Currently used inhaled β2-agonists have no performance-enhancing effect in athletes, with or without asthma. Short-acting inhaled β2-agonists are the most effective drugs for the relief of bronchoconstriction and are also effective in preventing exercise-induced bronchoconstriction when used 5 to 10 minutes before exercise. However, the regular or frequent use of inhaled β2-agonists may increase airway responsiveness to bronchoconstrictor stimuli and lead to tolerance to β2-agonists and to a decrease in their bronchoprotective effects during exercise,37 possibly as a result of down-regulation of the β2 receptor. This effect may be particularly detrimental in athletes with asthma or exercise-induced bronchoconstriction, because they exercise frequently and need highly effective protection against exercise-induced bronchoconstriction.

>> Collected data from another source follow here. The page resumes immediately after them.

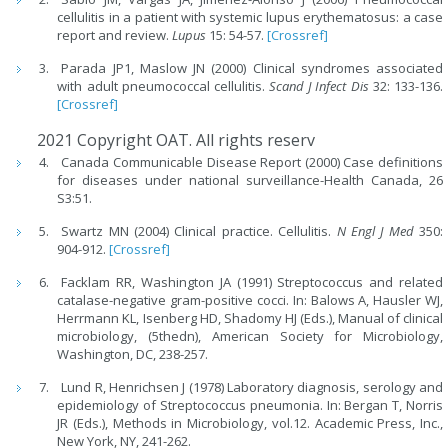
cellulitis in a patient with systemic lupus erythematosus: a case
report and review.
Lupus
15: 54-57.
[Crossref]
Parada JP1, Maslow JN (2000) Clinical syndromes associated
with adult pneumococcal cellulitis.
Scand J Infect Dis
32: 133-136.
[Crossref]
2021 Copyright OAT. All rights reserv
Canada Communicable Disease Report (2000) Case definitions
for diseases under national surveillance-Health Canada, 26
S3:51.
Swartz MN (2004) Clinical practice. Cellulitis.
N Engl J Med
350:
904-912.
[Crossref]
Facklam RR, Washington JA (1991) Streptococcus and related
catalase-negative gram-positive cocci. In: Balows A, Hausler WJ,
Herrmann KL, Isenberg HD, Shadomy HJ (Eds.), Manual of clinical
microbiology, (5thedn), American Society for Microbiology,
Washington, DC, 238-257.
Lund R, Henrichsen J (1978) Laboratory diagnosis, serology and
epidemiology of Streptococcus pneumonia. In: Bergan T, Norris
JR (Eds.), Methods in Microbiology, vol.12. Academic Press, Inc.,
New York, NY, 241-262.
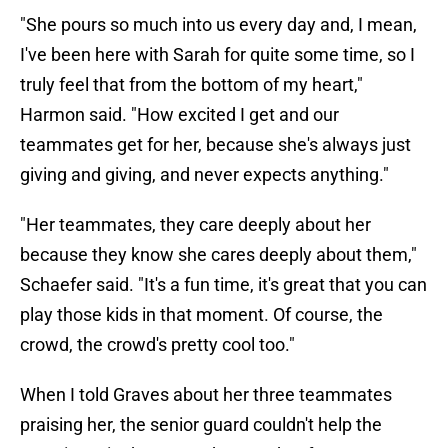
"She pours so much into us every day and, I mean,
I've been here with Sarah for quite some time, so I
truly feel that from the bottom of my heart,"
Harmon said. "How excited I get and our
teammates get for her, because she's always just
giving and giving, and never expects anything."
"Her teammates, they care deeply about her
because they know she cares deeply about them,"
Schaefer said. "It's a fun time, it's great that you can
play those kids in that moment. Of course, the
crowd, the crowd's pretty cool too."
When I told Graves about her three teammates
praising her, the senior guard couldn't help the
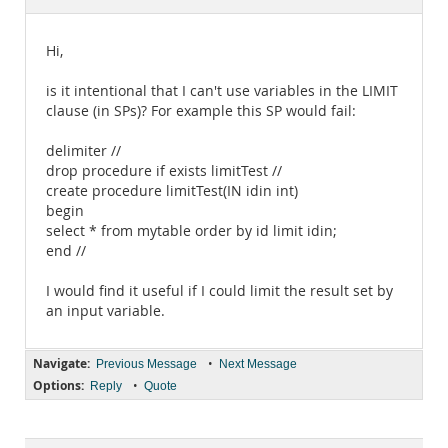
Documentation
Hi,
is it intentional that I can't use variables in the LIMIT
clause (in SPs)? For example this SP would fail:
delimiter //
drop procedure if exists limitTest //
create procedure limitTest(IN idin int)
begin
select * from mytable order by id limit idin;
end //
I would find it useful if I could limit the result set by
an input variable.
Navigate:
•
Previous Message
Next Message
Options:
•
Reply
Quote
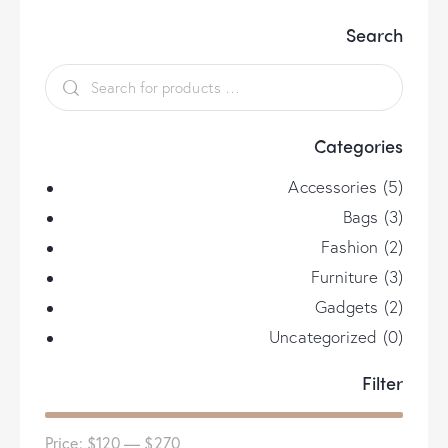
options
Search
may
be
chosen
on
the
Categories
product
page
Accessories
(5)
Bags
(3)
Fashion
(2)
Furniture
(3)
Gadgets
(2)
Uncategorized
(0)
Filter
Price:
$120
—
$270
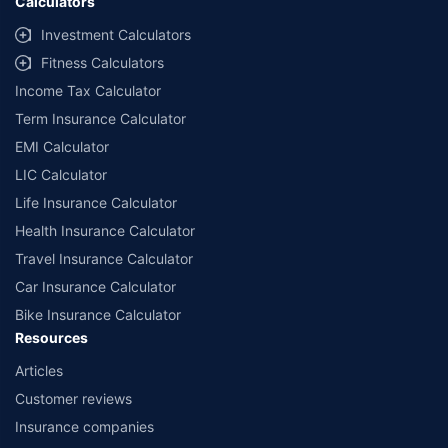
Calculators
Investment Calculators
Fitness Calculators
Income Tax Calculator
Term Insurance Calculator
EMI Calculator
LIC Calculator
Life Insurance Calculator
Health Insurance Calculator
Travel Insurance Calculator
Car Insurance Calculator
Bike Insurance Calculator
Resources
Articles
Customer reviews
Insurance companies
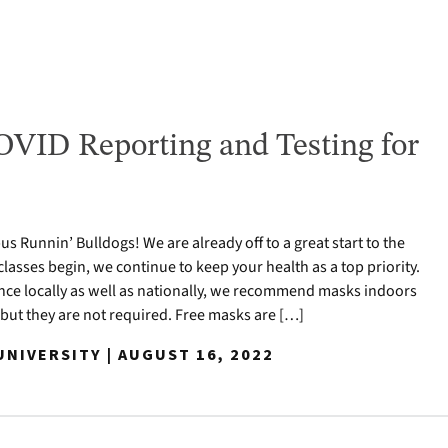
VID Reporting and Testing for
 Runnin’ Bulldogs! We are already off to a great start to the
classes begin, we continue to keep your health as a top priority.
nce locally as well as nationally, we recommend masks indoors
 but they are not required. Free masks are […]
NIVERSITY | AUGUST 16, 2022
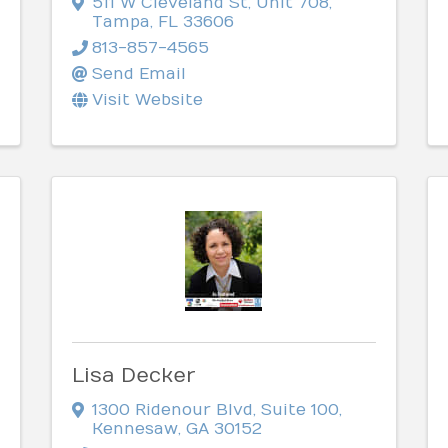
511 W Cleveland St
,
Unit 708
,
Tampa
,
FL
33606
813-857-4565
Send Email
Visit Website
Lisa Decker
1300 Ridenour Blvd
,
Suite 100
,
Kennesaw
,
GA
30152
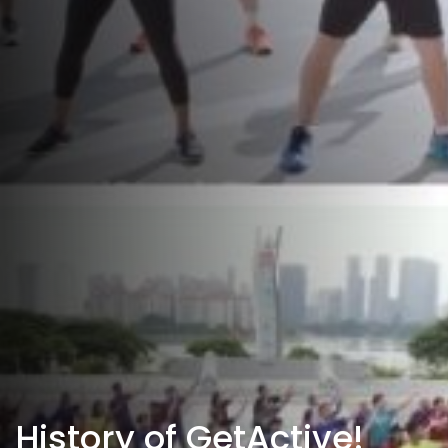
History of GetActive!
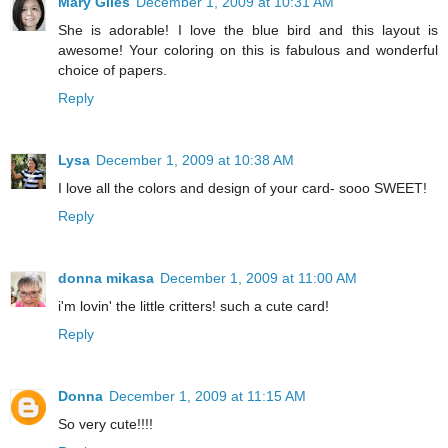
Mary Giles
December 1, 2009 at 10:31 AM
She is adorable! I love the blue bird and this layout is
awesome! Your coloring on this is fabulous and wonderful
choice of papers.
Reply
Lysa
December 1, 2009 at 10:38 AM
I love all the colors and design of your card- sooo SWEET!
Reply
donna mikasa
December 1, 2009 at 11:00 AM
i'm lovin' the little critters! such a cute card!
Reply
Donna
December 1, 2009 at 11:15 AM
So very cute!!!!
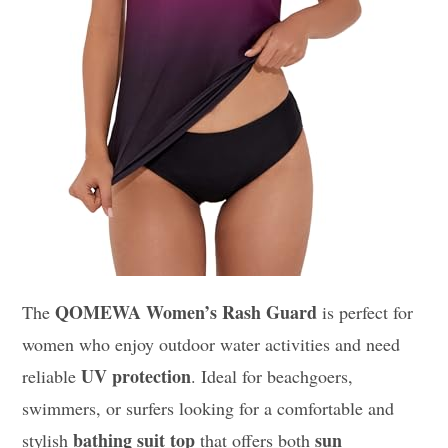
QOMEWA Women’s Rash Guard
The
is perfect for
women who enjoy outdoor water activities and need
UV protection
reliable
. Ideal for beachgoers,
swimmers, or surfers looking for a comfortable and
bathing suit top
sun
stylish
that offers both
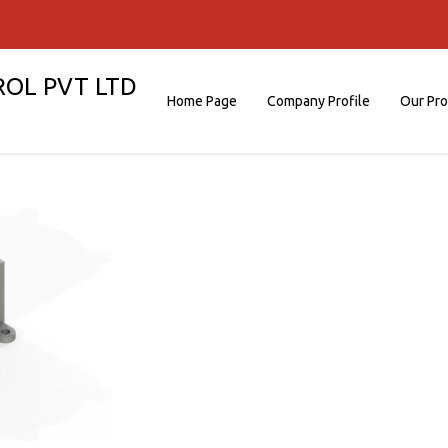
ROL PVT LTD
Home Page
Company Profile
Our Pr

If asthma is well controlled, an athlete will only occasionally (less than daily) need these agents to prevent and treat exercise-induced bronchoconstriction. Long-acting inhaled β2-agonists are used, together with inhaled glucocorticoids, to better control asthma when low doses of inhaled glucocorticoids alone are insufficient24; as in nonathletes, long-acting inhaled β2-agonists should never be used without an inhaled glucocorticoid.

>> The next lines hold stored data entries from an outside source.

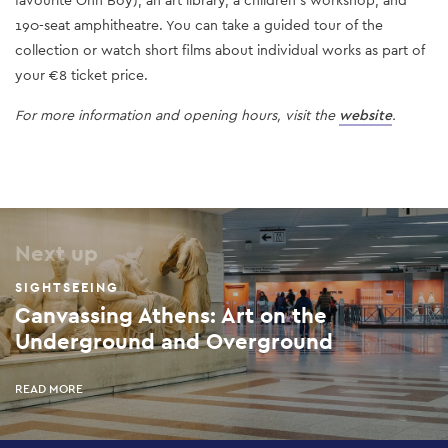
favourite Ohh Boy), an art library, a children's workshop, and
190-seat amphitheatre. You can take a guided tour of the
collection or watch short films about individual works as part of
your €8 ticket price.
For more information and opening hours, visit the
website
.
Next up
SIGHTSEEING
Canvassing Athens: Art on the
Underground and Overground
READ MORE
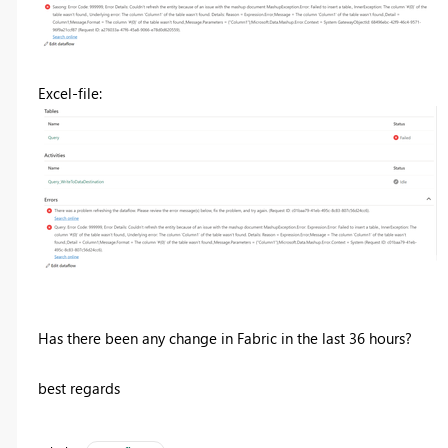
Excel-file:
Has there been any change in Fabric in the last 36 hours?
best regards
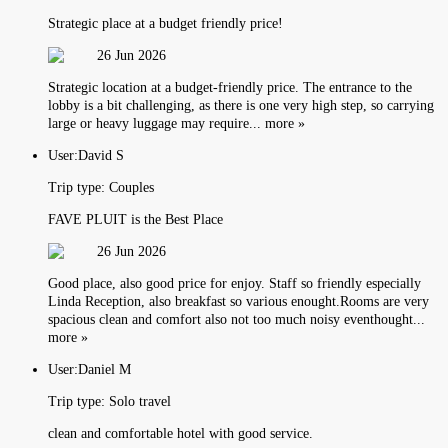
Strategic place at a budget friendly price!
26 Jun 2026
Strategic location at a budget-friendly price. The entrance to the
lobby is a bit challenging, as there is one very high step, so carrying
large or heavy luggage may require... more »
User:
David S
Trip type:
Couples
FAVE PLUIT is the Best Place
26 Jun 2026
Good place, also good price for enjoy. Staff so friendly especially
Linda Reception, also breakfast so various enought.Rooms are very
spacious clean and comfort also not too much noisy eventhought...
more »
User:
Daniel M
Trip type:
Solo travel
clean and comfortable hotel with good service.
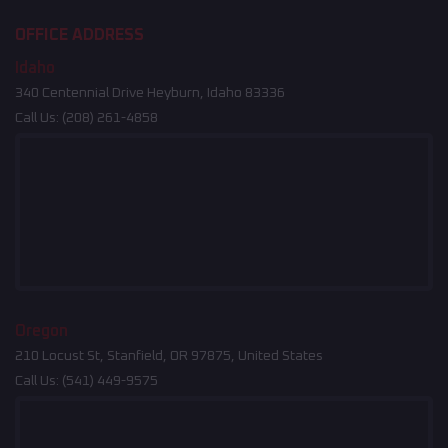
OFFICE ADDRESS
Idaho
340 Centennial Drive Heyburn, Idaho 83336
Call Us:
(208) 261-4858
Oregon
210 Locust St, Stanfield, OR 97875, United States
Call Us:
(541) 449-9575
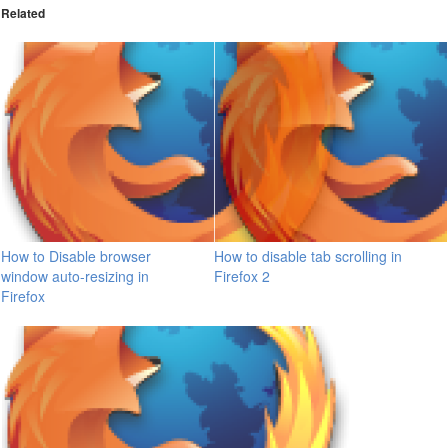
Related
How to Disable browser
How to disable tab scrolling in
window auto-resizing in
Firefox 2
Firefox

The most common management strategy for athletes with asthma or exercise-induced bronchoconstriction who are exercising daily is daily treatment with inhaled glucocorticoids, with short-acting inhaled β2-agonists used occasionally before exercise. Leukotriene-receptor antagonists are also an option for maintenance treatment, and the combination of inhaled glucocorticoids and leukotriene-receptor antagonists may provide additional protection. 35 However, current asthma drugs that are effective for many persons with asthma who are not athletes are often unable to provide excellent asthma control in athletes, possibly because of the supranormal stimuli to the airways, a wrong diagnosis of asthma, concomitant conditions, nonadherence to therapy, poor technique in using inhalers, or a more treatment-resistant phenotype of asthma.38-40

 

ANTIDOPING REGULATIONS

Athletes with documented asthma or exercise-induced bronchoconstriction should review and adhere to antidoping regulations. Inhaled glucocorticoids and leukotriene-receptor antagonists do not currently require a Therapeutic Use Exemption by sports authorities. All β2-agonists, including optical isomers, are prohibited, except inhaled albuterol, formoterol, and salmeterol, when used in accordance with the World Anti-Doping Agency (WADA) specifications (Table 3). Other inhaled β2-agonists and oral or systemic glucocorticoids require a Therapeutic Use Exemption. Athletes should check the WADA website (www.wada-ama.org/en) regularly to keep updated on these regulations.

  

CONCLUSIONS

The prevalence of asthma and exercise-induced bronchoconstriction among athletes is uncertain but has been estimated to be between 30% and 70% among elite athletes, depending on the type of sports performed; however, much remains to be learned about the reasons for this and how to reduce the risk.42 Asthma and exercise-induced bronchoconstriction can usually be well managed in athletes, most often with the use of maintenance inhaled glucocorticoids and occasional inhaled short-acting β2-agonists before exercise. Knowledge of and adherence to antidoping regulations regarding asthma drugs are important for developing an asthma-management plan for competitive athletes. The approach outlined here is based largely on expert opinion. We need better data from controlled trials on ways to manage asthma and exercise-induced bronchoconstriction in athletes, who undertake frequent and intense efforts, often in challenging environmental conditions.